Baldwinian Evolution of Task-Specialised High-Efficiency Learning in Neural Networks

研究課題

研究課題/領域番号	23K11262
研究種目	基盤研究(C)
配分区分	基金
応募区分	一般
審査区分	小区分61040:ソフトコンピューティング関連
研究機関	信州大学
研究代表者	Arnold Solvi 信州大学, 工学部, 准教授(特定雇用) (80764935)
研究分担者	有田隆也名古屋大学, 情報学研究科, 教授 (40202759) 鈴木麗璽名古屋大学, 情報学研究科, 准教授 (20362296)
研究期間 (年度)	2023-04-01 – 2026-03-31
研究課題ステータス	交付 (2023年度)
配分額 *注記	4,160千円 (直接経費: 3,200千円、間接経費: 960千円) 2025年度: 650千円 (直接経費: 500千円、間接経費: 150千円) 2024年度: 2,990千円 (直接経費: 2,300千円、間接経費: 690千円) 2023年度: 520千円 (直接経費: 400千円、間接経費: 120千円)
キーワード	neural networks / artificial intelligence / learning algorithms / evolution of learning / meta-learning / Baldwin effect / artificial life / 人工知能 / ニューラルネットワーク / 人工生命 / ボールドウィン効果 / 機械学習
研究開始時の研究の概要	Learning is a key aspect of intelligence. In contrast to AI, humans can learn efficiently from limited experience. Human cognition is evolutionarily specialised to learn important tasks (e.g. learning to walk, acquiring language) rapidly. This is hypothesised to be a core factor in cognitive evolution. We computationally model the evolution of learning ability using neural networks, with a focus on such specialisation. Our goals are 1) to explore how we can make AI learning more human-like, and 2) to gain new insights in the evolution of intelligence in nature.
研究実績の概要	The main goal for this year was a proof-of-concept implementation of the hypothesised evolutionary scenario.
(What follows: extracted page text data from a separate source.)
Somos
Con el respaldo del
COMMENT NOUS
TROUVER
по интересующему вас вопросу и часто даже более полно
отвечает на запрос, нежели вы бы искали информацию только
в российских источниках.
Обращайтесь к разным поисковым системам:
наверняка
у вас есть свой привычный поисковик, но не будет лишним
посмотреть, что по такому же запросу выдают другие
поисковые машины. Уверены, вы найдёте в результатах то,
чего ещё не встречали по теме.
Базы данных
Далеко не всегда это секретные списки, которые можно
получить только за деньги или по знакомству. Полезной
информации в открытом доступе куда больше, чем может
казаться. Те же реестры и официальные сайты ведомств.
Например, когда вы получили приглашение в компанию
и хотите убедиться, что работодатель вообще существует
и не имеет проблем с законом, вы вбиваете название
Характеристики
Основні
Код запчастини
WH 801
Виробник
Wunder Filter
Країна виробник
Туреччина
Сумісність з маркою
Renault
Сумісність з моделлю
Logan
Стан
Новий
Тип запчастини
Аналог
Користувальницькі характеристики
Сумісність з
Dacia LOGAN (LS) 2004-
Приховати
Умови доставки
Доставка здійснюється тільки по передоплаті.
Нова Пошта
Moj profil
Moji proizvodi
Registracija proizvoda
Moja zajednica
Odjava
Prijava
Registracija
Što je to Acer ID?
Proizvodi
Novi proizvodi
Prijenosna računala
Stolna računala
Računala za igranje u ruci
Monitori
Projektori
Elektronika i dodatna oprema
We developed a model for evolution of neural networks with mechanisms for both reward-driven learning (an existing Reinforcement Learning algorithm) and direct synaptic weight modification via neuromodulation (a novel implementation of the neuromodulation concept that considers columnar neural structures). We designed 2D and 3D task domains consisting of navigation tasks that require individual learning to solve. We let neural network populations evolve on these domains, and analysed how learning abilities evolved. The resulting evolutionary dynamics are consistent with our theory: first reward-driven learning appears, then non-reward information is gradually integrated into the learning process via the neuromodulation mechanism, thereby improving the efficiency of the learning process. On the present task domains, evolution eventually eliminates the need for reward signals altogether, enabling reward-agnostic learning of the tasks. We performed a quantitative comparison with a representative non-evolutionary Reinforcement Learning algorithm, and found that the learning abilities evolved in our model learn over 300 times faster on the task domain. These results support our theory and indicate its potential for improving learning ability in neural networks. We prepared a conference paper discussing our theory and results.
現在までの達成度 (区分)	現在までの達成度 (区分) 2: おおむね順調に進展している理由 The project is mostly proceeding as planned. We switched from a locomotion task to a navigation task for the initial proof of concept because the latter is computationally lightweight, allowing us to experiment more effectively with various neural network implementations during the early stages of the project. Results on the navigation task exceeded expectations. The originally planned locomotion task has also been developed, and we plan to run experiments on this task in FY2024.
今後の研究の推進方策	In FY2024 so far, we submitted a conference paper on the theory and our first results, and made this paper publicly available as a pre-print. The main research direction for FY2024 will be to diversify the tasks we apply the system to. From a theoretical point of view, this should help clarify the role of the hypothesised evolutionary dynamic in biological evolution. From a practical point of view, this will clarify what sort of tasks the system solves well and what sort of tasks will require further development. We also plan to release source code to allow others to experiment with the approach.